Tradition familiale oblige, Moorli est, lui aussi, tombé dans la soupe hippique tout petit et bien qu’il fut un avoué émérite qui défendait aussi les causes justes des plus démunis, c’est dans les courses de chevaux qu’il s’est fait son prénom. Après avoir côtoyé le grand Demdyke chez Gunness Gujadhur, Il a eu sous

son entraînement à l’écurie Ram Ruhee, dont il est un des fondateurs, des chevaux qui ont marqué les courses mauriciennes dans les années 60/70 : Compendium vainqueur de la Duchesse et du Barbé en 1966 et Mystic Snow avec qui, il remporta la Coupe d’Or en 1967, sans oublier, l’alezan qui remontait très fort à l’extérieur en faisant trembler ses partisans jusqu’à la dernière foulée, le valeureux Chickadee. Il fut aussi un propriétaire qui porta chance à son frère Rameshwar dont il fut le premier à l’accompagner sur la piste pour accueillir le premier vainqueurde l’établissement, Fulham Braodway, qui a été le début d’une longue série de victoires, dont celle d’un certain White River, l’auteur de cinq victoires classiques dont les quatres dans la même année. Il fut aussi l’un des propriétaires de Hard Day’s Night lorsque celui-ci s’imposa à la surprise générale dans la Coupe d’Or 2018.
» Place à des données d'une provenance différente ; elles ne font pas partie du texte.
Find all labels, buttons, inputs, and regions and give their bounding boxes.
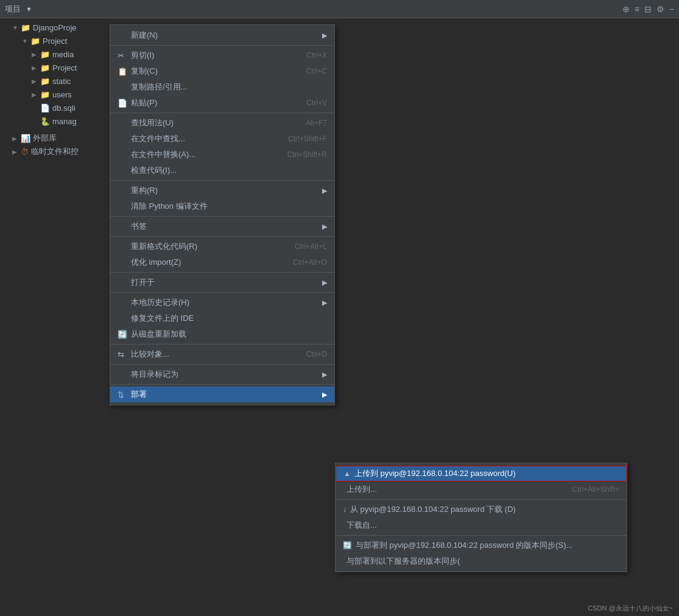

Moorli, cet éternel insatisfait, dans le bon sens du terme, car il avait une exigence de progrès dans la justice. Il était un moustachu borné sur sa vision des choses qui ne se contentait jamais de demi-mesure et avait pour leitmotiv d’imposer sans imposer ses idées…toujours avec une élégance des grands messieurs d’autrefois affublé de son costume trois pièces. A sa manière peu discrète, à cause de son franc-parler légendaire, il posait ses arguments avec une fermeté qu’il avait l’art de rendre malléable avec son brin d’humour très caractéristique que l’on peut qualifier de… Moorlesque. Il maniait tour à tour, la langue de Shakespeare et celle de Molière qu’il articulait avec l’élégance des rois et parsemait sa vision par des anecdotes qu’il puisait de sa mémoire d’éléphant. Il était un empêcheur de tourner en rond au point où il était redouté dans ces messes annuelles de la rue Eugène Laurent où se retrouvaient jadis le gotha de l’hippisme mauricien pour discuter passé immédiat et avenir à long terme. La droiture et le respect étaient parmi les

qualités premières de cette véritable encyclopédie des courses. Aujourd’hui y trônent malheureusement des momies et leurs scélérates proxy. Où sont donc passées ces gentlemen aux belles envolées lyriques, ces chocs des idées débattues avec la passion des convaincus et qui contrastent avec les petites combines à la semaine sans envergure d’aujourd’hui pour un avenir devenu continuellement incertain et sombre ?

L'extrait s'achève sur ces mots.